▶ TASK STATEMENT
If a line of the data below holds the string "world", copy it.

▶ DATA IN THIS EXERCISE
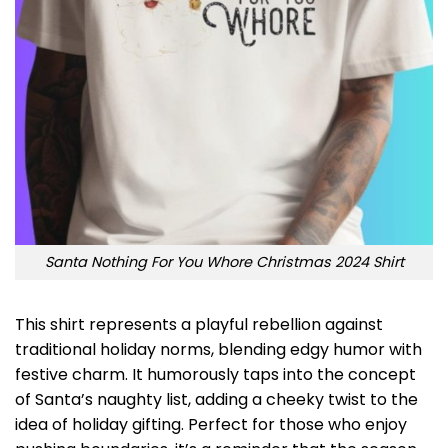
Santa Nothing For You Whore Christmas 2024 Shirt
This shirt represents a playful rebellion against
traditional holiday norms, blending edgy humor with
festive charm. It humorously taps into the concept
of Santa’s naughty list, adding a cheeky twist to the
idea of holiday gifting. Perfect for those who enjoy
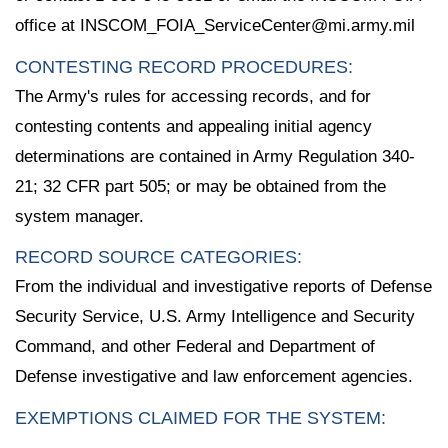
office at INSCOM_FOIA_ServiceCenter@mi.army.mil
CONTESTING RECORD PROCEDURES:
The Army's rules for accessing records, and for
contesting contents and appealing initial agency
determinations are contained in Army Regulation 340-
21; 32 CFR part 505; or may be obtained from the
system manager.
RECORD SOURCE CATEGORIES:
From the individual and investigative reports of Defense
Security Service, U.S. Army Intelligence and Security
Command, and other Federal and Department of
Defense investigative and law enforcement agencies.
EXEMPTIONS CLAIMED FOR THE SYSTEM:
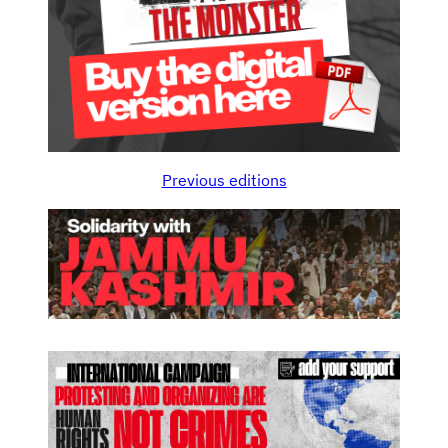
Previous editions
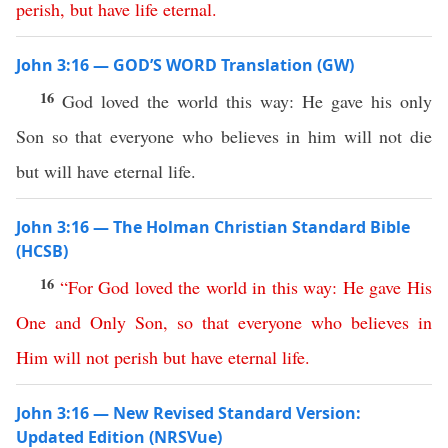
perish
,
but
have
life
eternal
.
John 3:16 — GOD’S WORD Translation (GW)
16
God loved the world this way: He gave his only
Son so that everyone who believes in him will not die
but will have eternal life.
John 3:16 — The Holman Christian Standard Bible
(HCSB)
16
“
For
God
loved
the
world
in
this
way
:
He
gave
His
One
and
Only
Son
,
so
that
everyone
who
believes
in
Him
will
not
perish
but
have
eternal
life
.
John 3:16 — New Revised Standard Version:
Updated Edition (NRSVue)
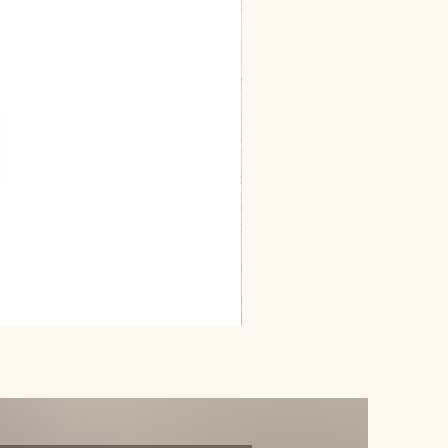
Dracarys
Floral
House
of
Dragon
Poster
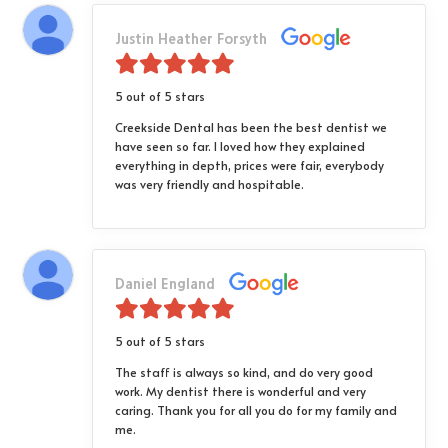
Justin Heather Forsyth
5 out of 5 stars
Creekside Dental has been the best dentist we
have seen so far. I loved how they explained
everything in depth, prices were fair, everybody
was very friendly and hospitable.
Daniel England
5 out of 5 stars
The staff is always so kind, and do very good
work. My dentist there is wonderful and very
caring. Thank you for all you do for my family and
me.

▶ ANSWER SECTION
God loved the world this way: He gave his only
world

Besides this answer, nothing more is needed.